# So caring



## Overmountain1 (Jun 5, 2020)

I ran across this picture a bit ago- and knew I had to share it. Just more evidence of what we already knew- chickens are awesome.


----------



## robin416 (Sep 8, 2013)

I wonder what the end story was on this discovery.

That is an award winning pic.


----------



## Overmountain1 (Jun 5, 2020)

I wonder if I can find it again.... let me see what I can find out! I’m curious too.


----------



## Overmountain1 (Jun 5, 2020)

Here we go!
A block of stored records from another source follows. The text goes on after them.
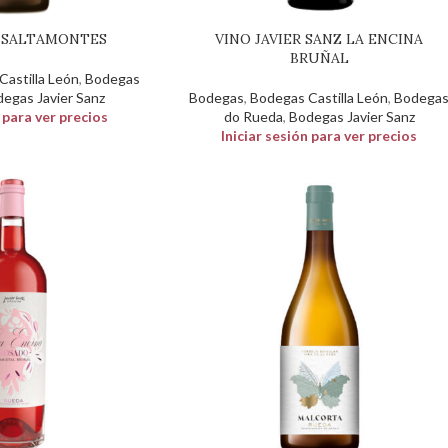
A SALTAMONTES
VINO JAVIER SANZ LA ENCINA
BRUÑAL
astilla León
,
Bodegas
egas Javier Sanz
Bodegas
,
Bodegas Castilla León
,
Bodega
n para ver precios
do Rueda
,
Bodegas Javier Sanz
Iniciar sesión para ver precios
Apparently not a new pic, but is included as part of this article, ‘Why Hens Make the Best Mothers.’ 
Perfect.

Duh- helps if I add the link. 









26 Photos Proving That Hens Are The Best Moms In The Animal Kingdom


Mothers are awesome. They're caring, loving and can do everything for the little ones. And I'm not only talking about amazing women, but also about all the mothers of the animal kingdom.




www.boredpanda.com


----------



## robin416 (Sep 8, 2013)

Bored Panda! Love Bored Panda. I can spend half the day on that site.

If anyone pulls the site up and it complains about your ad blocker just hit refresh, it'll come back without the little hissy fit.


----------



## danathome (Sep 14, 2020)

*Very cute!*


----------